O Grande Hotel Budapeste
O Grande Hotel Budapeste (Grand Budapest Hotel, 2014), de Wes Anderson
Desde o primeiro filme após Três é Demais (1998), seu melhor trabalho, Wes Anderson é dependente do visual. É o tratamento dado às imagens que segura muitas vezes o interesse de seus filmes, uma vez que a construção dos personagens passa a ser negligenciada em favor dos habituais gracejos que adornam seu cinema. A síndrome do desenho animado surge ainda timidamente em Os Excêntricos Tenenbaums (2001) e explode no super colorido A Vida Marinha com Steve Zissou (2004). Longe de ser devidamente expurgada com O Fantástico Sr. Raposo (2009), que é de fato um desenho animado, a síndrome ressurge com força em Moonrise Kingdom (2012), a ponto de eclipsar o romance juvenil que é motor do filme.
Agora, com O Grande Hotel Budapeste, o diretor finalmente encontra um sentido pleno para tamanha obsessão, tal é a conjunção entre trabalho visual e desenvolvimento narrativo. Logicamente, sendo Anderson um exagerado, existem momentos em que o visual está sobrecarregado. Essa sobrecarga plástica, mais a predileção por movimentos de câmera espalhafatosos, fazem com que seus filmes estejam sempre numa corda-bamba, correndo o risco de se espatifarem no chão sem a providencial salvação de uma rede de segurança. Paradoxalmente, essa é sua força, uma vez que difere seu cinema do rame-rame indie que impera no dito cinema autoral americano (e europeu também, de certo modo). A graça muitas vezes vem do risco, ainda que esse risco tenha mais a ver com a recepção de seus filmes por críticos do que pelos cinéfilos atuais, habituados a engolir como novidade estranhezas quaisquer.

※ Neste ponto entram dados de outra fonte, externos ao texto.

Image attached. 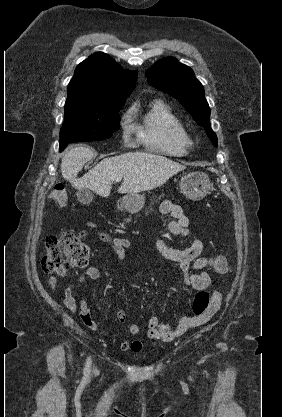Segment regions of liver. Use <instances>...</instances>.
Instances as JSON below:
<instances>
[{
  "label": "liver",
  "instance_id": "obj_1",
  "mask_svg": "<svg viewBox=\"0 0 282 417\" xmlns=\"http://www.w3.org/2000/svg\"><path fill=\"white\" fill-rule=\"evenodd\" d=\"M92 158L87 146H75L64 154L61 162V174L71 182L74 188H90L99 196H109L111 184L115 178H123L118 192H142L162 186L170 176L184 170L186 166L170 160L167 156L151 152H125L119 156L103 158L84 176L77 178L85 162Z\"/></svg>",
  "mask_w": 282,
  "mask_h": 417
}]
</instances>
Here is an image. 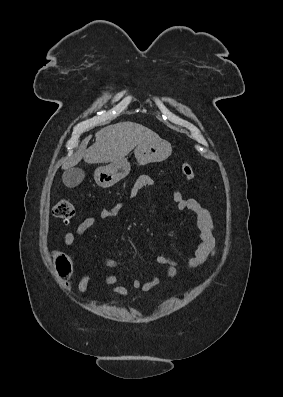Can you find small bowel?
I'll use <instances>...</instances> for the list:
<instances>
[{"instance_id":"c3829d8e","label":"small bowel","mask_w":283,"mask_h":397,"mask_svg":"<svg viewBox=\"0 0 283 397\" xmlns=\"http://www.w3.org/2000/svg\"><path fill=\"white\" fill-rule=\"evenodd\" d=\"M155 185V181L147 175L137 178L130 190V196H135L139 190L146 186ZM172 197L179 210L191 211L196 217V225L199 230V243L193 251L189 259V267L197 268L211 259L216 253V243L214 238V223L210 212L194 198H184L182 194L172 189ZM123 208L122 202L100 210L98 213L85 218L76 228L74 232H67L64 237V243L67 247H71L78 237L83 236L98 220L118 218ZM156 262L159 265H166V277L174 278L177 275L178 260L168 256H158ZM122 262L114 259H106L103 266L106 268H117ZM90 275H84L79 283L78 290L81 294L86 295L90 283L93 281ZM105 285L112 286L113 291L119 295H126L127 289L119 283L118 277L109 275L102 279ZM159 279L154 277L147 282L142 283L139 279L132 280V287L141 289L143 292H151L158 285Z\"/></svg>"}]
</instances>
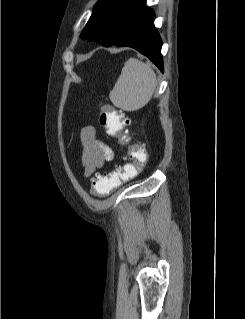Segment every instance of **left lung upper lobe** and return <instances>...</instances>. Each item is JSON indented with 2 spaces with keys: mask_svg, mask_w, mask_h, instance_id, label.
I'll list each match as a JSON object with an SVG mask.
<instances>
[{
  "mask_svg": "<svg viewBox=\"0 0 245 319\" xmlns=\"http://www.w3.org/2000/svg\"><path fill=\"white\" fill-rule=\"evenodd\" d=\"M146 0H99L80 37L110 46Z\"/></svg>",
  "mask_w": 245,
  "mask_h": 319,
  "instance_id": "left-lung-upper-lobe-1",
  "label": "left lung upper lobe"
}]
</instances>
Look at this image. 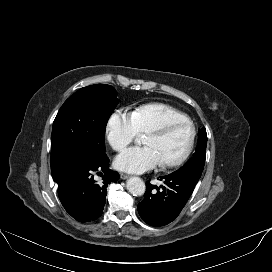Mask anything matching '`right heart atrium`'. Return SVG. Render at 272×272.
<instances>
[{
	"label": "right heart atrium",
	"instance_id": "d8ad5b80",
	"mask_svg": "<svg viewBox=\"0 0 272 272\" xmlns=\"http://www.w3.org/2000/svg\"><path fill=\"white\" fill-rule=\"evenodd\" d=\"M106 140L115 151H121L138 135L133 114L124 109L114 110L105 127Z\"/></svg>",
	"mask_w": 272,
	"mask_h": 272
}]
</instances>
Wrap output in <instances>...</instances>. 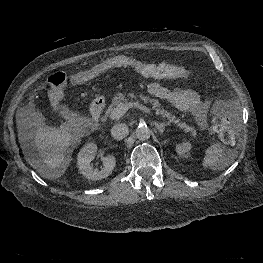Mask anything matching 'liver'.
<instances>
[{
	"label": "liver",
	"mask_w": 263,
	"mask_h": 263,
	"mask_svg": "<svg viewBox=\"0 0 263 263\" xmlns=\"http://www.w3.org/2000/svg\"><path fill=\"white\" fill-rule=\"evenodd\" d=\"M18 136L24 146L27 136L34 139L39 152L40 160L32 163L38 173L47 179L61 177L68 167L70 158V146L78 142L82 133H79L75 124L60 128L44 126L40 123H28L23 119L20 111L16 114Z\"/></svg>",
	"instance_id": "1"
}]
</instances>
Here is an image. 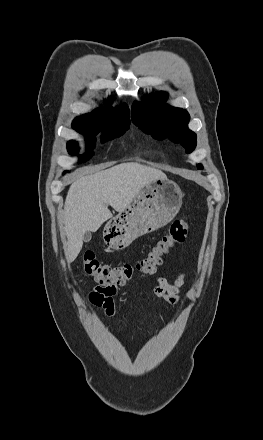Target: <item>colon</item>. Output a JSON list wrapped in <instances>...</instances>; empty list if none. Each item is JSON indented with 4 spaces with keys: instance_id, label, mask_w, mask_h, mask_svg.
Listing matches in <instances>:
<instances>
[{
    "instance_id": "colon-1",
    "label": "colon",
    "mask_w": 263,
    "mask_h": 440,
    "mask_svg": "<svg viewBox=\"0 0 263 440\" xmlns=\"http://www.w3.org/2000/svg\"><path fill=\"white\" fill-rule=\"evenodd\" d=\"M190 228L187 218L175 219L168 231L140 260L134 263L118 265L101 263L94 251L88 250L83 256L84 273L102 287L117 288L127 285L136 274L147 275L154 273L162 264V258L175 245L185 240Z\"/></svg>"
}]
</instances>
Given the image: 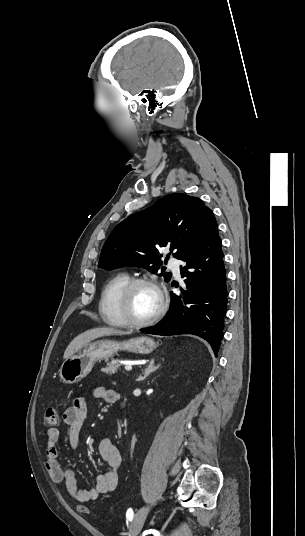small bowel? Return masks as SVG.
<instances>
[{"label": "small bowel", "mask_w": 305, "mask_h": 536, "mask_svg": "<svg viewBox=\"0 0 305 536\" xmlns=\"http://www.w3.org/2000/svg\"><path fill=\"white\" fill-rule=\"evenodd\" d=\"M94 395L108 403L115 402L117 398L116 391L104 388L95 389ZM86 416L87 405L83 398H77L64 412V422L68 426L69 442L73 448H78L80 444L81 431ZM59 438L60 431L57 427L47 429L44 446L45 468L54 483L64 482L72 499L95 500L100 494L112 492L117 488L122 455L110 438H102L98 443V452L105 463V469L97 475L95 486L92 489H79L74 470L70 467L63 468L60 465L58 460Z\"/></svg>", "instance_id": "1"}]
</instances>
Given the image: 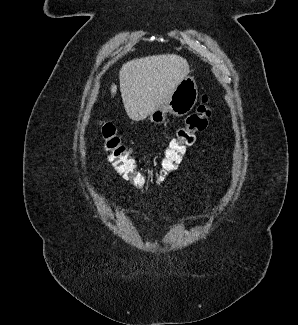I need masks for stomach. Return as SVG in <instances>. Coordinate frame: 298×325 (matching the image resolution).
<instances>
[{
  "mask_svg": "<svg viewBox=\"0 0 298 325\" xmlns=\"http://www.w3.org/2000/svg\"><path fill=\"white\" fill-rule=\"evenodd\" d=\"M198 100V86L195 80V76H185L173 90L172 94H169L166 102L158 106L154 112L149 114L151 122L161 124L166 118V114H174V116H184L187 112H190L194 108Z\"/></svg>",
  "mask_w": 298,
  "mask_h": 325,
  "instance_id": "0dacf381",
  "label": "stomach"
}]
</instances>
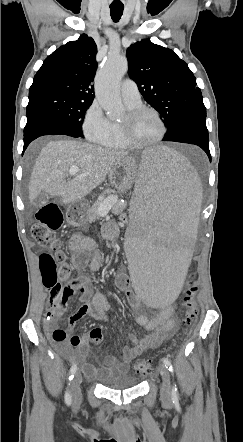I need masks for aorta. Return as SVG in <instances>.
<instances>
[{
  "instance_id": "762f6f07",
  "label": "aorta",
  "mask_w": 243,
  "mask_h": 442,
  "mask_svg": "<svg viewBox=\"0 0 243 442\" xmlns=\"http://www.w3.org/2000/svg\"><path fill=\"white\" fill-rule=\"evenodd\" d=\"M128 70L127 59L120 55H109L95 78V95L109 117L123 111L119 82Z\"/></svg>"
}]
</instances>
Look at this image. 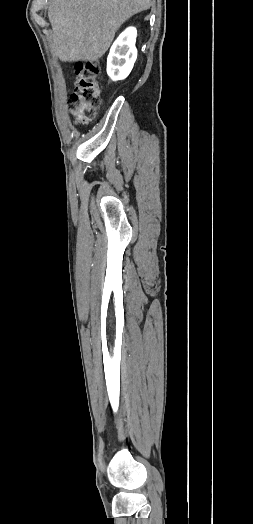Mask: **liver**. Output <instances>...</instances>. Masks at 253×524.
<instances>
[{"label":"liver","mask_w":253,"mask_h":524,"mask_svg":"<svg viewBox=\"0 0 253 524\" xmlns=\"http://www.w3.org/2000/svg\"><path fill=\"white\" fill-rule=\"evenodd\" d=\"M150 6L151 0H50L52 52L63 62L95 61L122 23Z\"/></svg>","instance_id":"1"}]
</instances>
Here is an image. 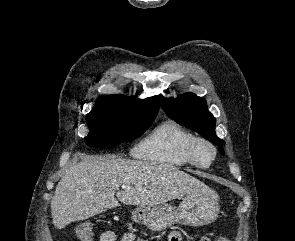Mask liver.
I'll use <instances>...</instances> for the list:
<instances>
[{"mask_svg": "<svg viewBox=\"0 0 295 241\" xmlns=\"http://www.w3.org/2000/svg\"><path fill=\"white\" fill-rule=\"evenodd\" d=\"M126 186L127 188L119 187ZM210 188L177 168L115 156H90L65 170L51 200L53 224L65 228L85 220L119 201L128 205L162 204Z\"/></svg>", "mask_w": 295, "mask_h": 241, "instance_id": "liver-1", "label": "liver"}]
</instances>
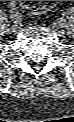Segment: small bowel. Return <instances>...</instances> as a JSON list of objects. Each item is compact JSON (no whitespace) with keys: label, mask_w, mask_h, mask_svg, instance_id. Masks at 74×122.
<instances>
[{"label":"small bowel","mask_w":74,"mask_h":122,"mask_svg":"<svg viewBox=\"0 0 74 122\" xmlns=\"http://www.w3.org/2000/svg\"><path fill=\"white\" fill-rule=\"evenodd\" d=\"M10 4H11V6H14L15 1H11ZM49 9H50V8H49Z\"/></svg>","instance_id":"c3829d8e"}]
</instances>
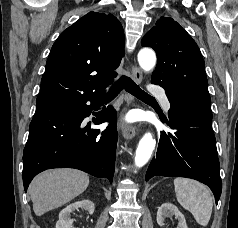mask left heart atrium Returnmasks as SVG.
I'll return each mask as SVG.
<instances>
[{
	"label": "left heart atrium",
	"instance_id": "left-heart-atrium-1",
	"mask_svg": "<svg viewBox=\"0 0 238 228\" xmlns=\"http://www.w3.org/2000/svg\"><path fill=\"white\" fill-rule=\"evenodd\" d=\"M132 119H133V117H131V116L128 117V120H132Z\"/></svg>",
	"mask_w": 238,
	"mask_h": 228
}]
</instances>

Na trama, mais um capítulo da bizarrice andersoniana, um flashback (dentro de outro flashback) explica a aventura de um gerente de hotel acusado injustamente do envenenamento fatal de uma madame cheia de aspirantes a herdeiros. Seu fiel escudeiro é o narrador do segundo flashback (enquanto seu interlocutor é o narrador do primeiro, o que o transforma inevitavelmente no narrador geral do filme): um jovem ajudante apátrida, tomado como afilhado pelo gerente falso culpado. Novas revelações e soluções surgirão, sempre de acordo com o mundo bizarro que move as ideias do diretor. Há, por exemplo, a fuga da prisão, sequência onde se encontra o momento mais desenho animado de todo o filme: a passagem dos fugitivos pelo alojamento dos guardas. Há, também, a participação de um Willem Dafoe completamente caricato como um armário monstruoso que lembra um tripulante do cupê mal assombrado, da Corrida Maluca.
Essa bizarrice se expande também para os diversos formatos de tela que se sucedem. O filme começa em 1.85:1 enquanto estamos nos anos 1980, vai para 2.35:1 no primeiro flashback, no final dos anos 60, e depois para 1.37:1 quando entra nos anos 30. Nesse quesito, Anderson brinca com as necessidades espaciais de cada formato, dando vazão à sua cinefilia e ao entendimento que tem da arquitetura dos planos.
Nunca realmente desagradável de se ver, O Grande Hotel Budapeste, com saturações de todos os tipos, reviravoltas dignas de Hanna Barbera, flertes com o oriente, atores famosos em pontas inusitadas (fora os velhos parceiros de sempre), humor peculiar e brincadeiras narrativas semelhantes às de Tarantino, aponta para um diretor mais seguro de suas manias, e, com isso, um tanto mais afetado. Ainda assim, tem inegável charme.